Write the answers on the board to use them later to introduce lesson using their words. Also record the change in populations for each round to analyze later
The game involves the students splitting into 3 groups: the wolves, the deer, and the plants. They line up horizontally a certain distance away from each other with the wolves in the middle. When signaled, the deers must run past the wolves to get to the plants. If the deer get to a plant, that plant in the next round becomes a deer, if the deer gets caught in the next round it becomes a wolf, and if the wolf does not get any deer it becomes a plant the next round. Similarly if a deer does not get a plant then it dies and becomes a plant the next round as well.
After the students will discuss the questions asked.
I will have them download it on their computers if they have access to computers.

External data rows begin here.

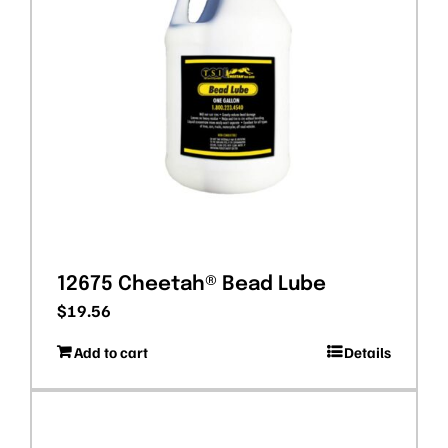
12675 Cheetah® Bead Lube
$
19.56
Add to cart
Details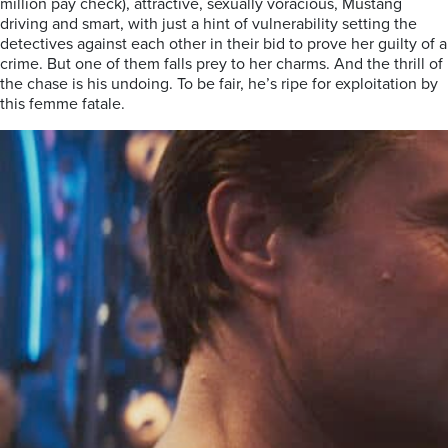
million pay check), attractive, sexually voracious, Mustang
driving and smart, with just a hint of vulnerability setting the
detectives against each other in their bid to prove her guilty of a
crime. But one of them falls prey to her charms. And the thrill of
the chase is his undoing. To be fair, he’s ripe for exploitation by
this femme fatale.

If not I will put it on a projector from my computer. I will give them a brief tutorial of how to use it and then have them answer a variety of questions dealing with if they change any of the variables how does the population change and why. For example:
- If food is added as a variable what happens to the rabbit population?
- What happens to the rabbit population when wolves are added?

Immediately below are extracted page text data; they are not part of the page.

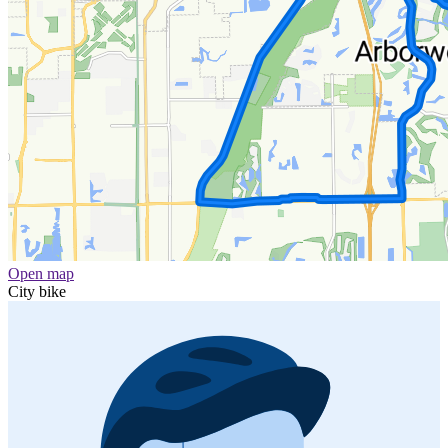
Open map
City bike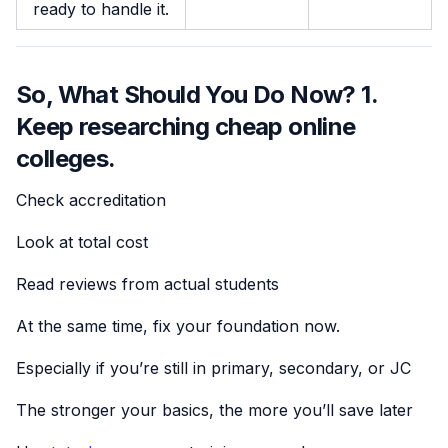
ready to handle it.
So, What Should You Do Now? 1.
Keep researching cheap online
colleges.
Check accreditation
Look at total cost
Read reviews from actual students
At the same time, fix your foundation now.
Especially if you’re still in primary, secondary, or JC
The stronger your basics, the more you’ll save later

- If you have a white and brown rabbit population and a wolf predator what traits will be seen in rabbits during summer? During winter?
If enough laptops for everyone:
Have them do this in groups and then discuss the questions with one another
If no laptops:
Still have them in groups but have them decide which variable they want to change and how they think it would change the situation. Then have them change that variable on the computer and show the class
I will explain first explain a brief overview of Charles Darwin and how he came up with the theory of Natural Selection. Then by using the activities they have already done and visuals on the powerpoint I will explain Natural selection and how with over time will cause adaptations in a population. I will discuss specific real life examples such as rabbits with winter coats to describe Natural Selection. I will pause at certain times to have students answer open ended questions that have to deal with what I just talked about
As I am describing Natural selection, they can work together to answer open-ended questions.

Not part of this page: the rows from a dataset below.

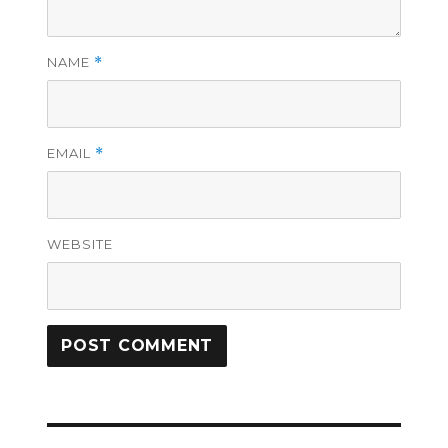
NAME
*
EMAIL
*
WEBSITE
Post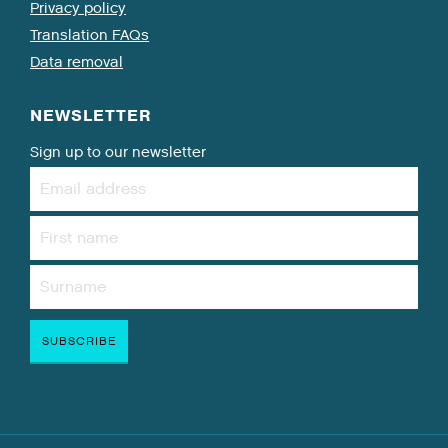
Privacy policy
Translation FAQs
Data removal
NEWSLETTER
Sign up to our newsletter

Credit to Kristen Downey on Common Sense:
I will have the students make a story for one of the animals on Storyboard. They will need to write it from the animal’s point of view and how their animal had a specific trait that helped it survive whatever limitation and then reproduce more than their competitors. It may be as fantastical as they want but they must specifically incorporate ideas of natural selection and it led to adaptation in the general population of their species. Show an example story for the students to go off of.
Students will go on Storybird and choose at two main pictures to base their story off. They will choose one animal that they will portray and they will choose a picture that will be the trait that their animal has (may be as fantastical as they want) and a picture of that shows why their trait helps the animal reproduce more than their competitors.
I will ask them questions such as:
- How was your animal different from the rest of your species?
- What was the natural selection factor?
- How did your trait give you an advantage compared to the rest?
- What was the outcome of your greater chance of survival?
- What would happen to your animal if there was a certain variable that would target your trait? (Ex. Introduction of a predator that targets your specific trait)
Have the students answer the questions on paper and turn it in. Have students share their story and then have them ask the questions to the class. Offer to read students story if too shy or unable to read in front of class.
Students will answer the questions on a piece of paper and then turn it in later. They will take an instructor role and ask the questions to the class. Afterwards they will explain if there was any misconceptions
Key Standards Supported
Biological Evolution: Unity and Diversity
Apply concepts of statistics and probability to support explanations that organisms with an advantageous heritable trait tend to increase in proportion to organisms lacking this trait.
Construct an explanation based on evidence for how natural selection leads to adaptation of populations.